Intestinal fluid components, such as bile salts and phospholipids, have been suggested to interact with permeation enhancers, reducing the fraction of the free enhancer available to interact with the intestinal epithelium.[41] To investigate if bile salts and phospholipids can affect the absorption of FD4 when co-delivered with C10, FD4 and C10 were dissolved in buffer alone or in the simulated intestinal fluids FaSSIF-V2 or FeSSIF-V2. The obtained results were not significantly different, that is, the simulated intestinal fluids did not reduce the absorption of FD4. The results presented here are in contrast to results obtained when other permeation enhancers have been studied. In a study by Gradauer et al. on alkyl-maltosides, the permeation-enhancing effect was abolished in the presence of simulated intestinal fluids.[42] Another study using the permeation enhancer SNAC also showed lower octreotide apparent permeability in an ex vivo model when formulated in FaSSIF-V2 and rat simulated intestinal fluid, rSIF, compared to when delivered in Krebs–Henseleit buffer.[43]

Conclusions

In this study, the absorption of FD4, the superficial mucosal injury, and the duration of the window for absorption increased with increasing C10 concentrations with substantial FD4 absorption and concomitant erosion of the enterocyte layer observed at the highest studied C10 concentration of 300 mM. In all cases, however, the intestinal epithelial barrier recovered within 120 min of administration, highlighting the ability of the intestine to remodel and repair itself after exposure to high concentrations of C10. Delivering C10 in its ionized, micellar form at pH 8.5 did not improve the absorption of FD4 at any of the studied concentrations compared to when presented as vesicles at pH 6.5. At the lowest studied C10 concentration of 50 mM, the micellar form performed worse than the vesicular form in terms of enhancing the absorption of FD4, which was associated with a slightly more rapid absorption of C10 for the micellar species.

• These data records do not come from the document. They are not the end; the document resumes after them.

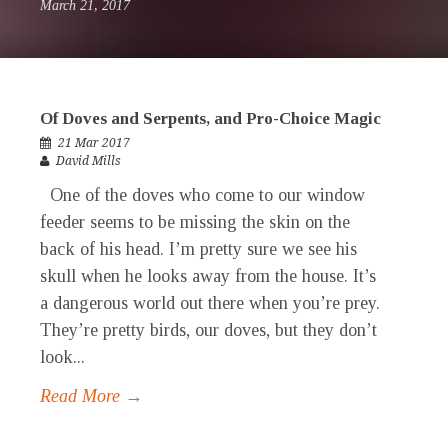
March 21, 2017
Of Doves and Serpents, and Pro-Choice Magic
21 Mar 2017
David Mills
One of the doves who come to our window
feeder seems to be missing the skin on the
back of his head. I’m pretty sure we see his
skull when he looks away from the house. It’s
a dangerous world out there when you’re prey.
They’re pretty birds, our doves, but they don’t
look...
Read More →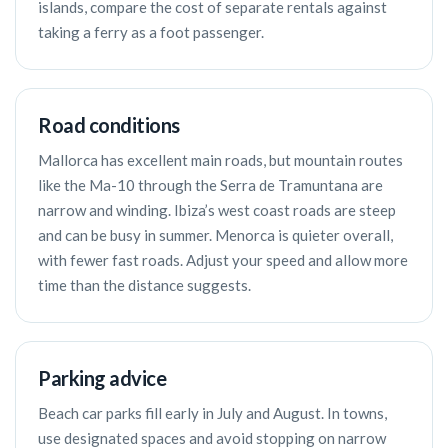
islands, compare the cost of separate rentals against
taking a ferry as a foot passenger.
Road conditions
Mallorca has excellent main roads, but mountain routes
like the Ma-10 through the Serra de Tramuntana are
narrow and winding. Ibiza’s west coast roads are steep
and can be busy in summer. Menorca is quieter overall,
with fewer fast roads. Adjust your speed and allow more
time than the distance suggests.
Parking advice
Beach car parks fill early in July and August. In towns,
use designated spaces and avoid stopping on narrow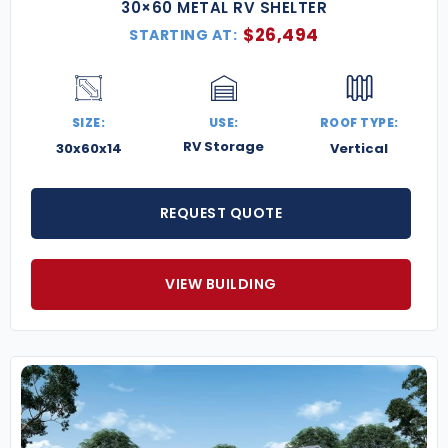
30×60 METAL RV SHELTER
$
26,494
STARTING AT:
SIZE:
USE:
ROOF TYPE:
RV Storage
30x60x14
Vertical
REQUEST QUOTE
VIEW BUILDING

Increasing the administration volume, thereby simulating greater intestinal dilution of a solid dosage form, resulted in slightly reduced FD4 absorption. In the case of C10, the presence of colloidal structures, here simulated with FaSSIF-V2 and FeSSIF-V2, did not reduce the absorption of FD4 as compared to buffer. Taken together, these findings suggest that when utilizing C10 for enhancing the absorption of macromolecules, both the local concentration and the total dose of the enhancer are of importance for its permeation-enhancing efficacy, whereas the presence of bile-rich colloidal structures does not affect the absorption-enhancing effects of C10.